This giving season we’re giving thanks to supporters like you.
It’s been a big year in the world, and for those of us here at Represent Justice.
We entered the year as a newly founded nonprofit, and navigated an ongoing pandemic while prioritizing the health and wellbeing of system-impacted people. We’ve advanced the conversation around police in schools with the film On These Grounds, called upon legislators to end juvenile life without parole, and partnered with the Indiana Pacers for another Play for Justice. And because of incredible supporters like you, we were able to power the campaign that got Julius Jones off of death row in Oklahoma for a crime he did not commit.
But it wasn’t the work of the Represent Justice team alone that made it happen. In 2021, 4,240 donors contributed to the work of Represent Justice, with an average gift of $33.
We think that’s extraordinary.
A movement is built by the people in it, and as we near the end of the year, we want to take a moment to look back and celebrate the members of our community who’ve joined us on our journey to help change the system. They’re folks from major cities, small towns, and even across the globe. Our supporters are people who’ve been advocating for a fairer justice system for years, and people who have recently been moved to take action.

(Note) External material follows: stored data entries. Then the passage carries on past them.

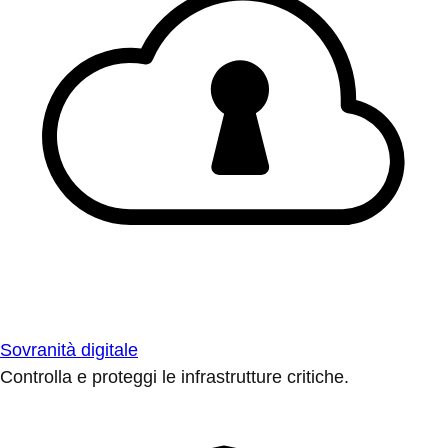
Sovranità digitale
Controlla e proteggi le infrastrutture critiche.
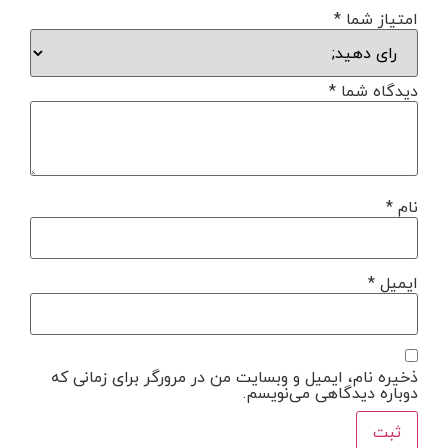
امتیاز شما
*
دیدگاه شما
*
نام
*
ایمیل
*
ذخیره نام، ایمیل و وبسایت من در مرورگر برای زمانی که
دوباره دیدگاهی می‌نویسم.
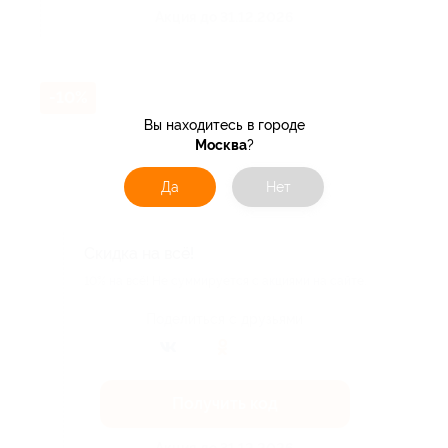
Акция до 31.12.2026
-10%
Вы находитесь в городе
Москва
?
Да
Нет
Скидка на всё!
10% на всё! Не суммируется с акциями на сайте.
Поделиться с друзьями
Получить код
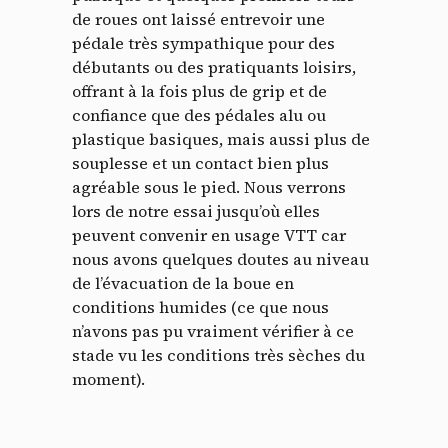
de roues ont laissé entrevoir une
pédale très sympathique pour des
débutants ou des pratiquants loisirs,
offrant à la fois plus de grip et de
confiance que des pédales alu ou
plastique basiques, mais aussi plus de
souplesse et un contact bien plus
agréable sous le pied. Nous verrons
lors de notre essai jusqu’où elles
peuvent convenir en usage VTT car
nous avons quelques doutes au niveau
de l’évacuation de la boue en
conditions humides (ce que nous
n’avons pas pu vraiment vérifier à ce
stade vu les conditions très sèches du
moment).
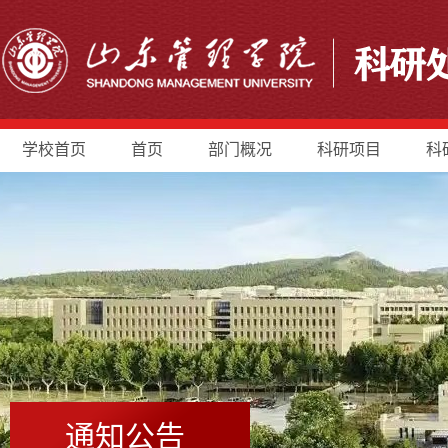
学校首页
首页
部门概况
科研项目
科
通知公告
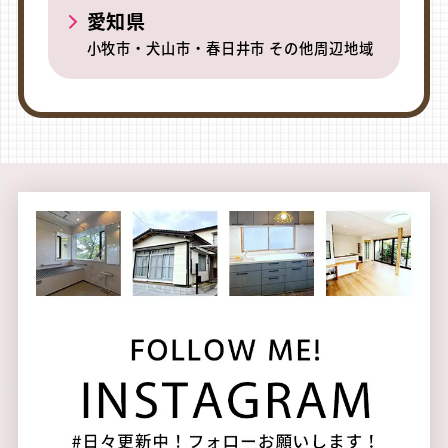
愛知県
小牧市・犬山市・春日井市 その他周辺地域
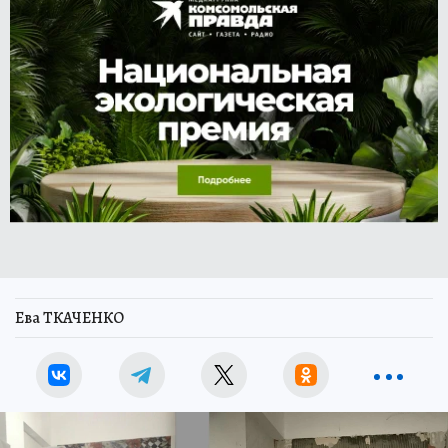
Ева ТКАЧЕНКО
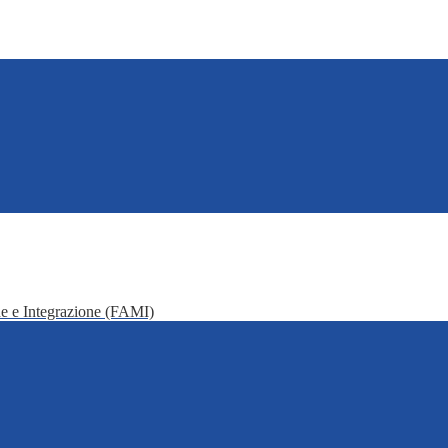
e e Integrazione (FAMI)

Each week, we’ll share the stories of some of our supporters as a small token of our appreciation. Here’s a few of the folks we’re lucky to have in our corner.
Retired, Clawson, Michigan
Storytelling has had a big impact on Ruth’s perception of the justice system. As a retired person on social security, she has a fixed budget. But she also believes our justice system has the capacity to transform into something much fairer, and so she finds ways to do her part.
“It was quite a while ago, I read how the criminal “justice” system is so slanted against people of color—really, anyone who isn’t a white male. I got angry and have been ever since.”
Foster parent, Oxnard, CA
Jessica is passionate about empowering young people in their lives, not only to connect with organizers but also to learn from a younger age how implicit biases can impact our world. For her, this passion started at a young age.
“Seeing commercials as a child of children who didn’t have adequate food or access to clean water. Reading books that included accounts of people being arbitrarily arrested, followed by books and documentaries on cases won after being retried by the Innocence Project. God created me to passionately dislike injustice, racism, and oppression.”
Real Estate Director, Dublin, Ireland
Living in Ireland, Fionnuala was a bit limited in the types of advocacy actions she could take. Without a U.S. address, she isn’t able to urge lawmakers to act on necessary legislation or policies. But, she chose to donate to reflect her desire to see innocent people get their justice.
“I started listening to the Jason Flom Podcast series Wrongful Conviction and was shocked at the number of people in US prisons who are innocent. The lack of investigation and evidence shocked me. It was like listening to fiction—truly unbelievable. The Curtis Flowers case shocked me. I am thankful for the families, friends and organisations that continue to fight for innocent people in prison. The Curtis Flowers case reinforces how important it is to keep fighting.”